Introduction
Data in healthcare are different: one group includes data characterizing clinical cases (DRGs, CPTs, ICDs); another includes population characteristics important for treatment (race, sex, age). Exploring the importance of these data will facilitate care processes and inform strategies to improve the quality of work. At the healthcare level, data enable international dialogue and support organizations, and in the hospital setting, it improves specific business processes.

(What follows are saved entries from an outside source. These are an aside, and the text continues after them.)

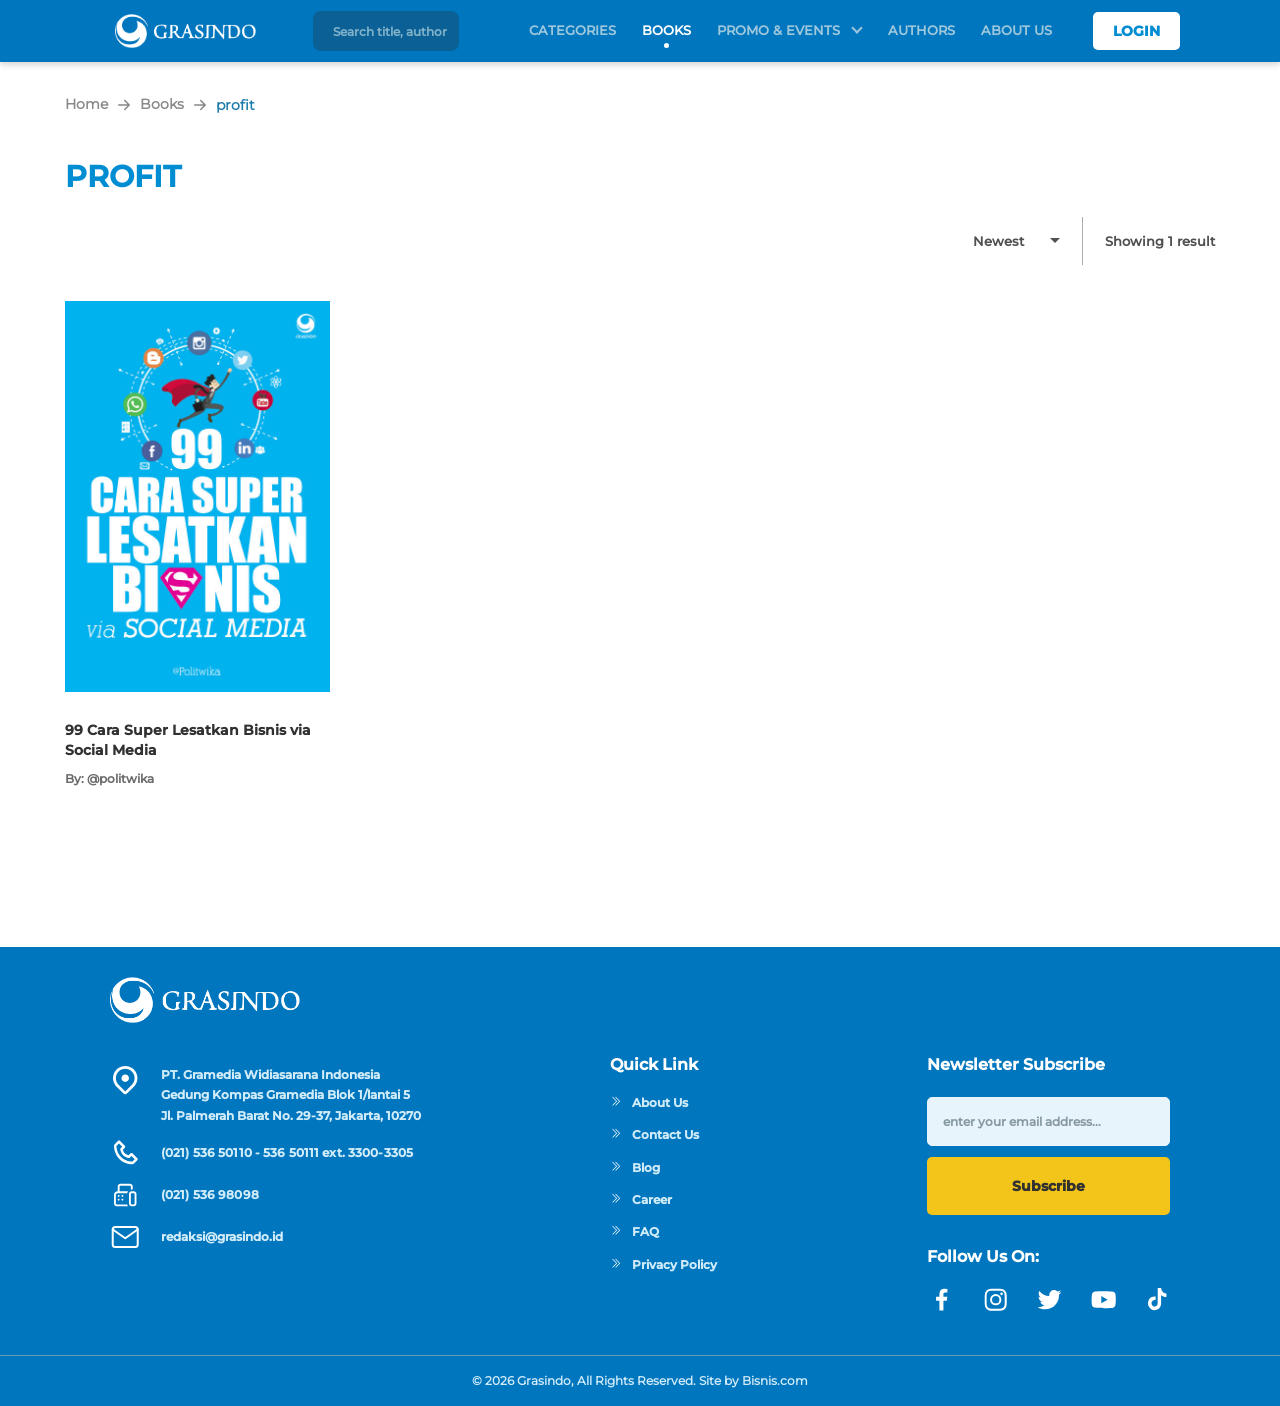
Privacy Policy (663, 1264)
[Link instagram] (996, 1300)
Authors (921, 30)
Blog (635, 1167)
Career (641, 1199)
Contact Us (654, 1134)
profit (235, 105)
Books (666, 30)
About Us (1016, 30)
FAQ (634, 1231)
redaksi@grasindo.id (222, 1236)
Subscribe (1048, 1186)
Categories (572, 30)
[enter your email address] (1048, 1121)
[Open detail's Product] (197, 311)
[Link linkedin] (1158, 1300)
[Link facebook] (942, 1300)
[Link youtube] (1104, 1300)
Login (1136, 31)
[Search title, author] (393, 31)
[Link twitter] (1050, 1300)
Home (86, 104)
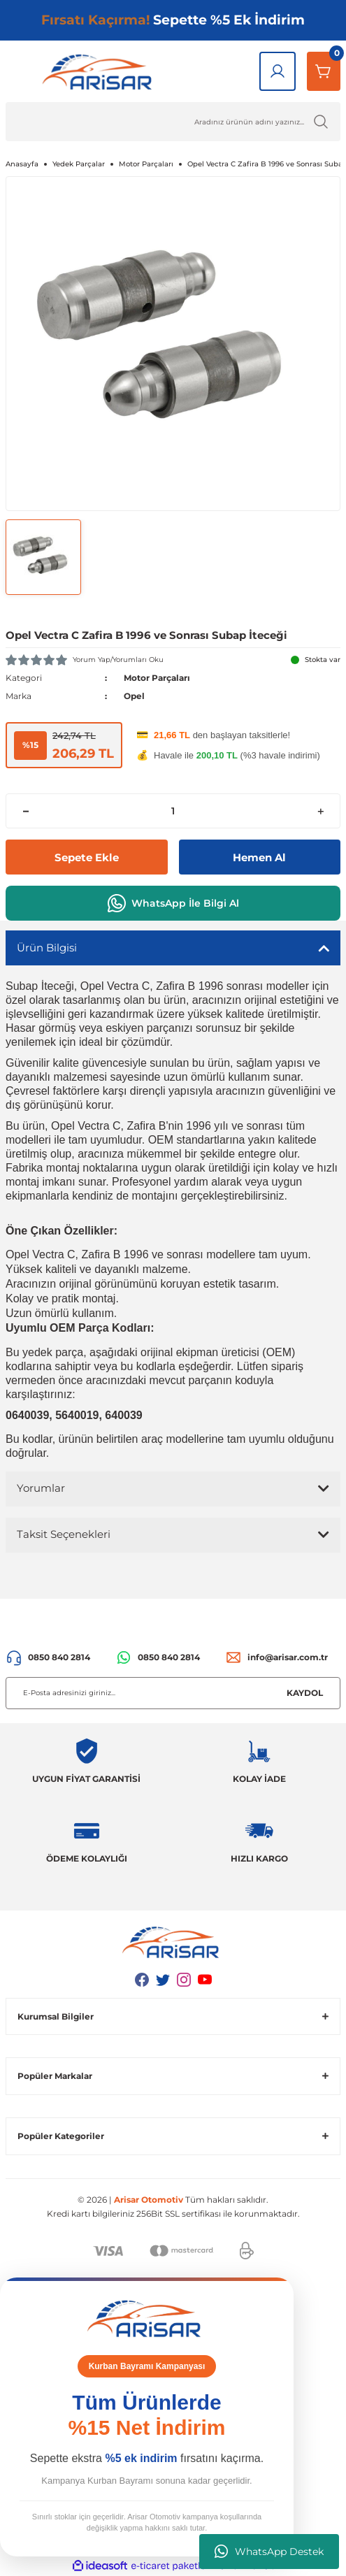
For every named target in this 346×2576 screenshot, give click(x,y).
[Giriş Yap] (277, 71)
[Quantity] (173, 811)
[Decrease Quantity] (25, 811)
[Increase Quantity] (320, 811)
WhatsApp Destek (269, 2551)
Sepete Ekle (87, 857)
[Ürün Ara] (173, 121)
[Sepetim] (323, 71)
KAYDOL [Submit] (305, 1693)
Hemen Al (259, 857)
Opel (134, 696)
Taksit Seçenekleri (63, 1534)
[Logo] (100, 71)
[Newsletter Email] (173, 1693)
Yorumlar (41, 1488)
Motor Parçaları (157, 677)
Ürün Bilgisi (47, 947)
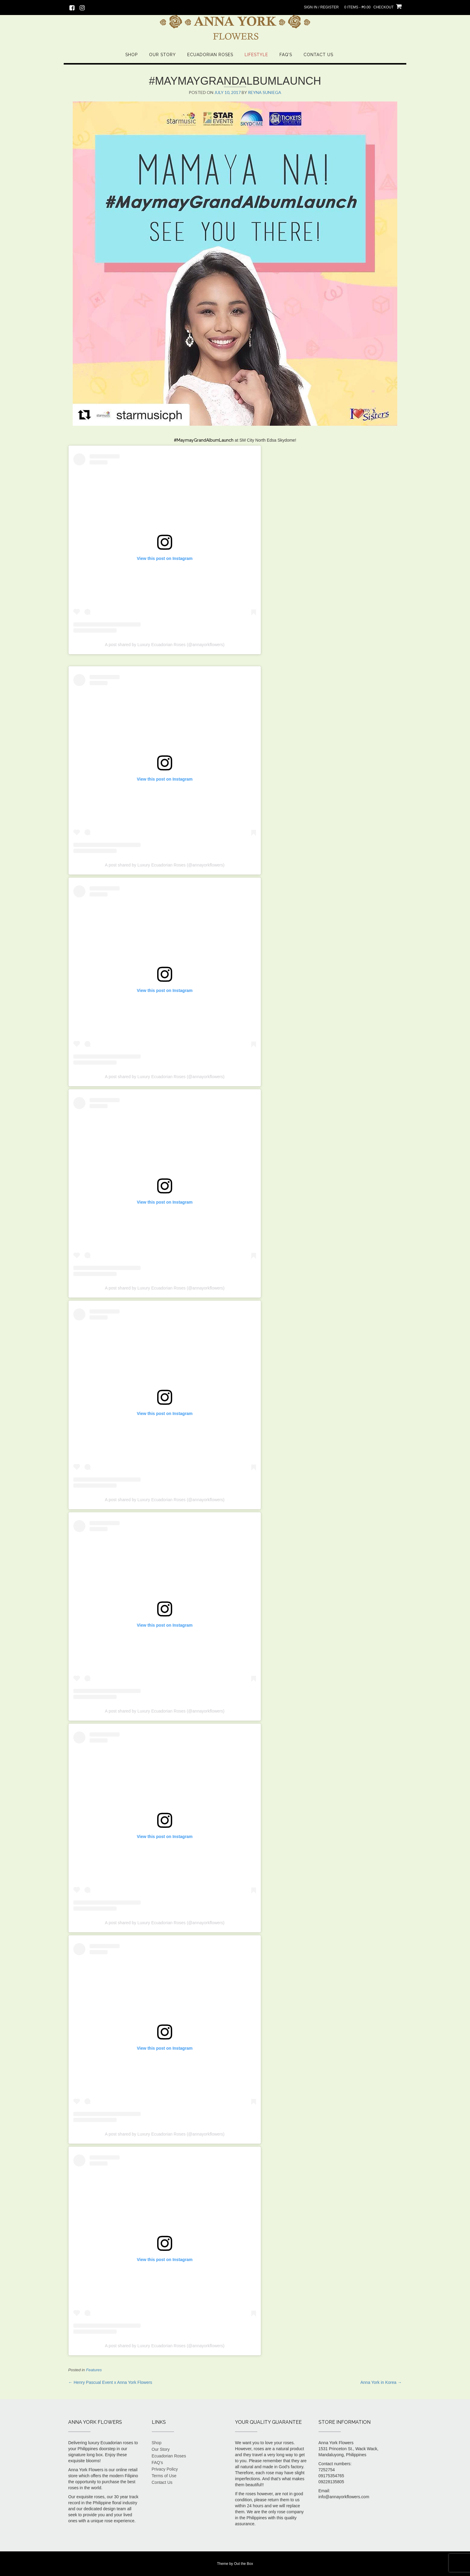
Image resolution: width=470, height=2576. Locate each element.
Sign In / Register (321, 7)
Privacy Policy (165, 2469)
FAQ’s (285, 54)
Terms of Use (164, 2475)
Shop (131, 54)
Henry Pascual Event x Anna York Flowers (110, 2382)
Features (94, 2370)
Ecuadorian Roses (210, 54)
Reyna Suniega (264, 92)
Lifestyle (256, 54)
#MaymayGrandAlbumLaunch (203, 440)
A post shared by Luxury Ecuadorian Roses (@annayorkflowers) (164, 644)
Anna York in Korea (381, 2382)
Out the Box (243, 2564)
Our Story (162, 54)
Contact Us (318, 54)
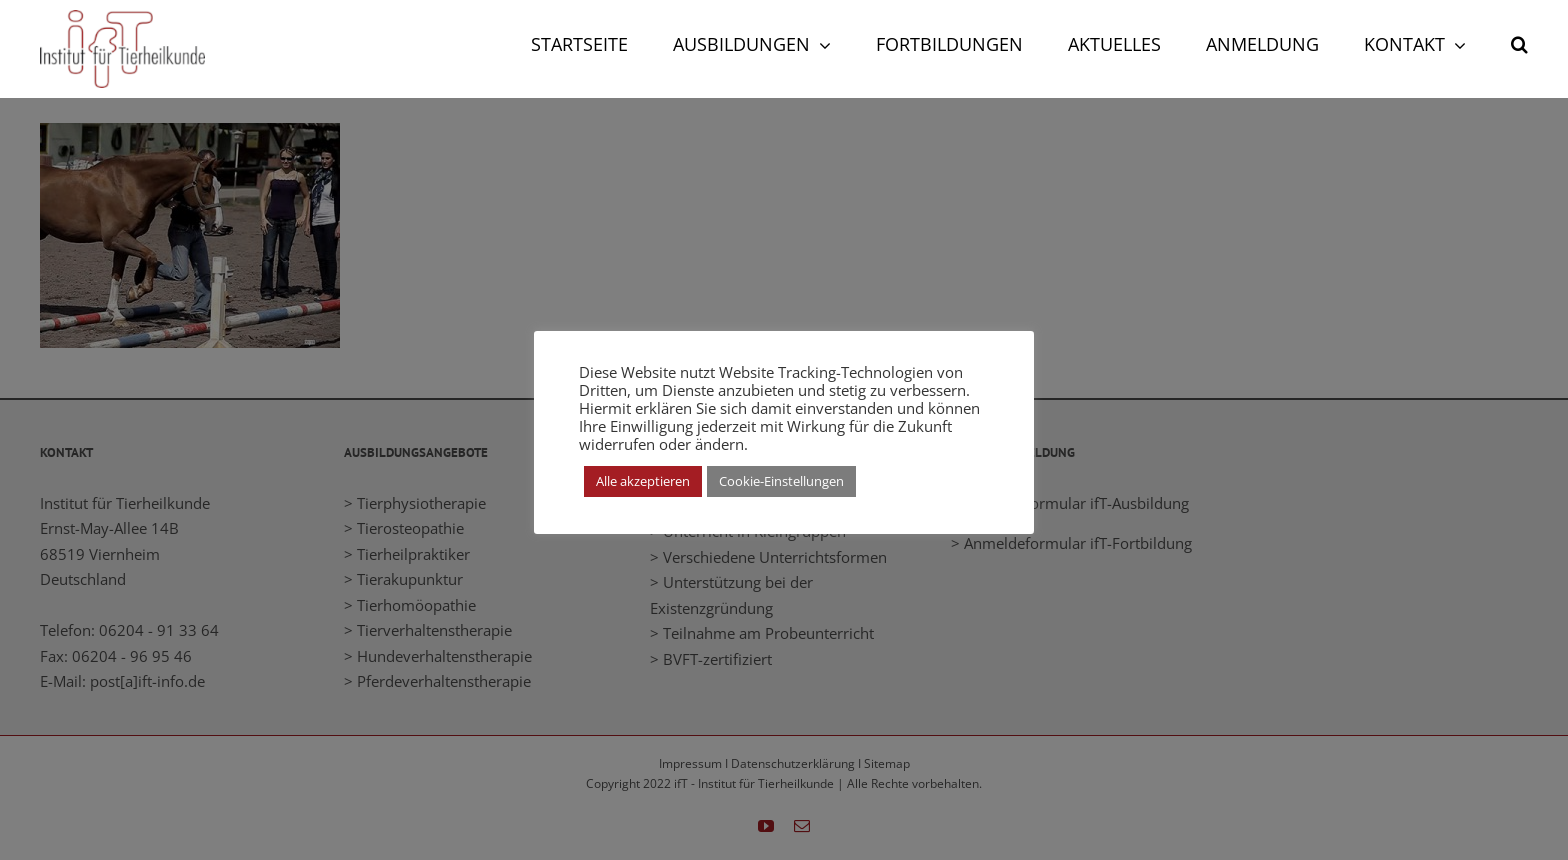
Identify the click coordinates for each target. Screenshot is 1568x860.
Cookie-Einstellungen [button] (781, 481)
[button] (1519, 42)
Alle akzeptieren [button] (643, 481)
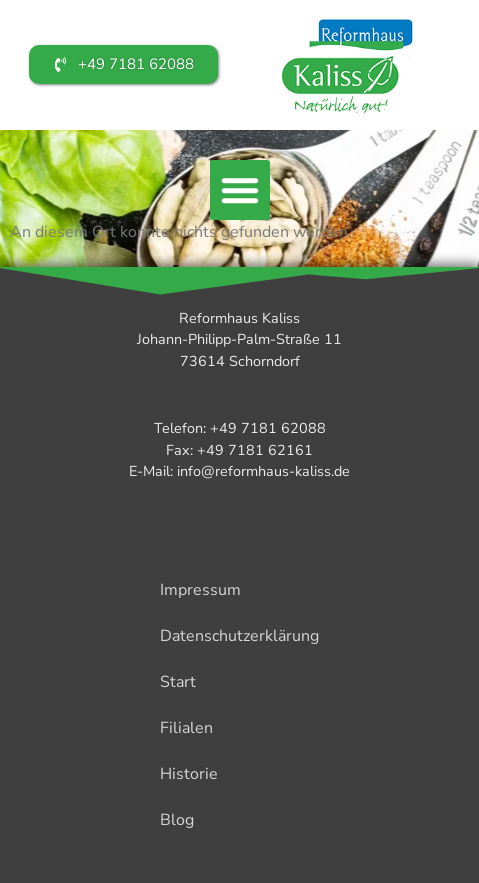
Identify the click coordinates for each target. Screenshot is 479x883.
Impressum (200, 590)
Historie (189, 774)
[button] (240, 190)
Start (178, 682)
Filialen (186, 728)
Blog (177, 820)
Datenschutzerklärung (239, 636)
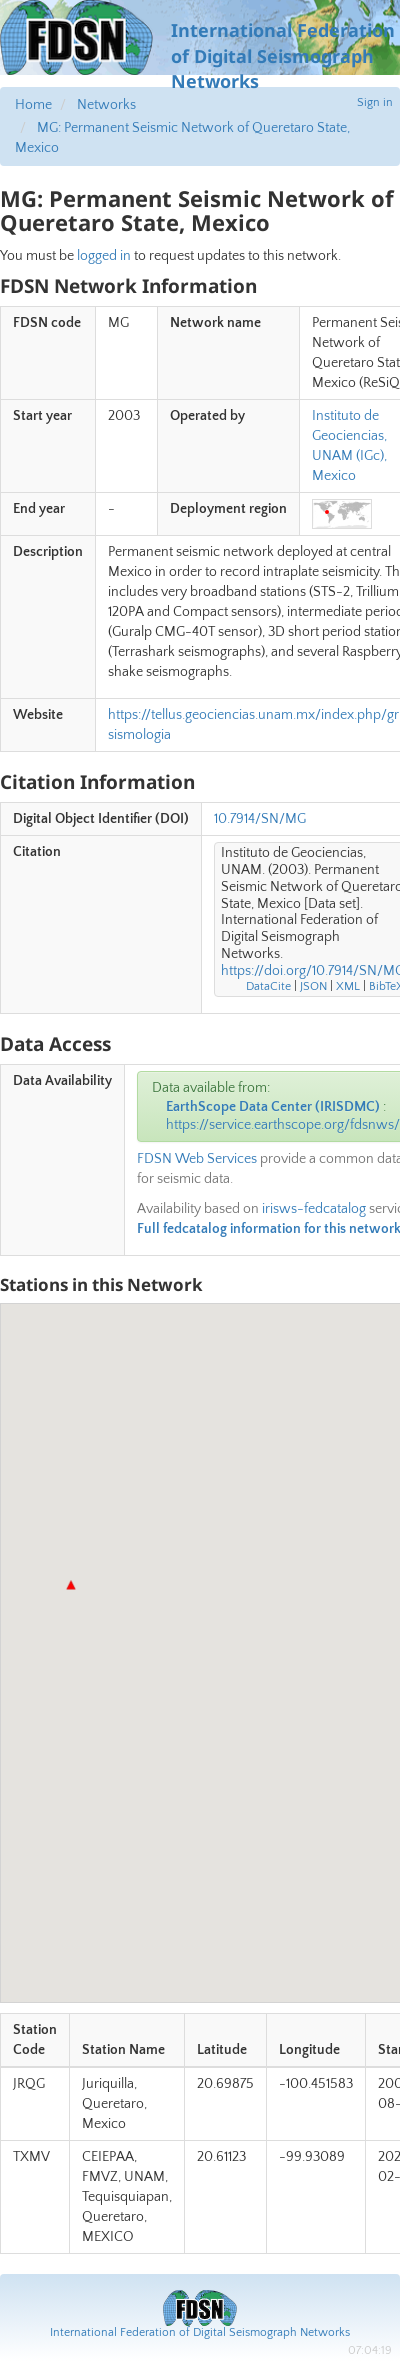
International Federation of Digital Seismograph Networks (200, 2332)
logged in (104, 256)
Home (33, 105)
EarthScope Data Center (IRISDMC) (273, 1107)
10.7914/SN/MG (260, 819)
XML (348, 986)
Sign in (375, 102)
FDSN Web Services (197, 1159)
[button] (71, 1585)
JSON (313, 986)
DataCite (268, 986)
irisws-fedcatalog (314, 1209)
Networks (106, 105)
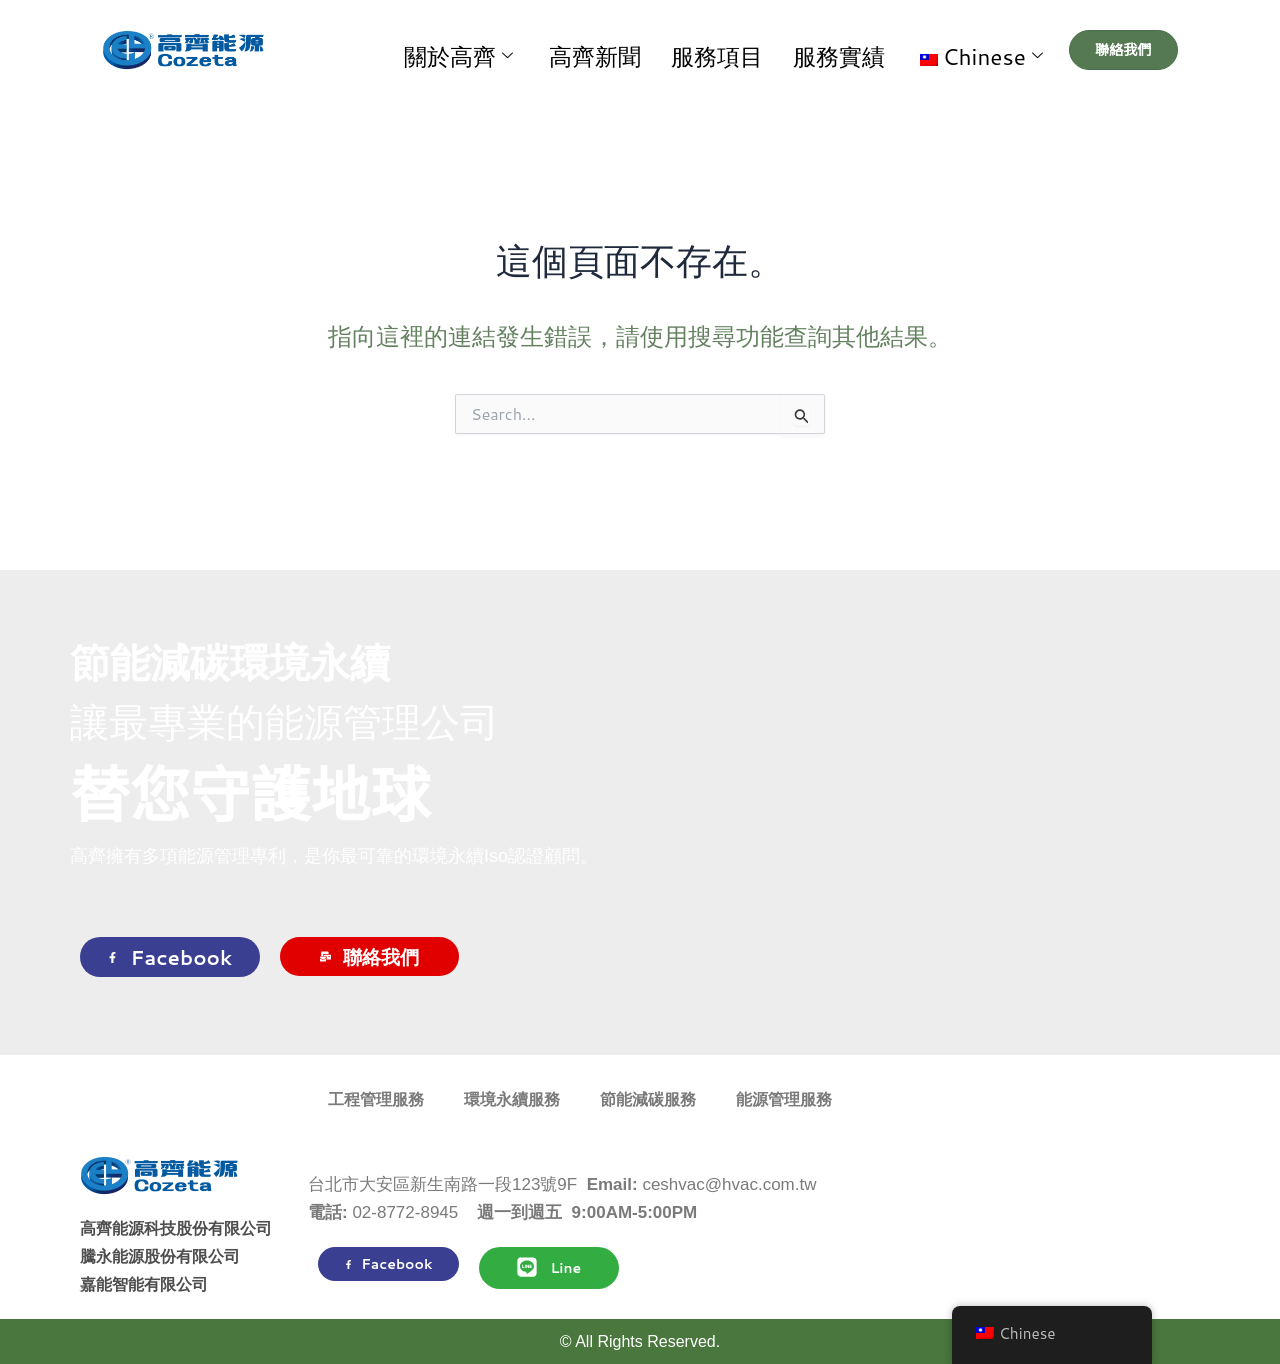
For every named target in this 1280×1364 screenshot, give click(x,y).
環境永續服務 (512, 1099)
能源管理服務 (784, 1099)
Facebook (169, 957)
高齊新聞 (685, 49)
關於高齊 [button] (580, 50)
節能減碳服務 (648, 1099)
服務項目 (775, 49)
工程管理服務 (376, 1099)
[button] (978, 50)
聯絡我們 (369, 956)
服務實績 (865, 49)
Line (548, 1267)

Meaningful and Inefficient Data Use in Healthcare
DRGs
In healthcare facilities, DRGs improve access to care for all populations. On the other hand, in the hospital, DRGs regulate costs based on the aggregate of clinical cases (Cook & Averett, 2020). The less significant value of DRGs may be associated with improved health care quality.
CPTs
The significance of CPTs in healthcare lies in establishing a standard coding language across the industry. For the hospital, CPTs are tools for high-quality reporting to protect employees. A lesser use of CPTs is to unify care processes.
ICD
The ICD enables the coding of disease information and the creation of an international health database. At the hospital level, ICD-9 is a tool for statistics and clinical targets. Less critical is to facilitate the interpretation of results and simplify the discussion at the healthcare level.
Age
At the healthcare level, age serves as a differential characteristic that enables the development of treatment and diagnostic protocols tailored to each age group. At the hospital level, the age criterion allows the division of worker responsibilities to improve the quality of care. Less significance can be attributed to analyzing the relationship between age and clinical cases.
Gender
Gender is a dominant criterion in healthcare because it enables statistical analysis, highlights protocol patterns, and influences policy and culture. At the hospital level, gender as data is linked to gender-specific ward resource planning. Of lesser importance is the allocation of clinical workload to staff.
Race
Race as a criterion at the healthcare level reveals patterns in the development of certain diseases due to social discrimination. At the hospital level, race is a characteristic of a culturally diverse environment. Race’s relationship to disease is of lesser importance in the context of data.
Conclusion
Different data types allow healthcare organizations to manage their clinical goals and objectives. At the healthcare level, the primary purpose of data is to create a unified approach to treatment based on population criteria. At the hospital level, data enable the allocation of staff workload and the management of clinic resources. The practical application of data is less critical – particularly in terms of quality of care, interactions within healthcare, and clinical case analysis.
Reference
Cook, A., & Averett, S. (2020). Do hospitals respond to changing incentive structures? Evidence from Medicare’s 2007 DRG restructuring. Journal of Health Economics, 73, 102319.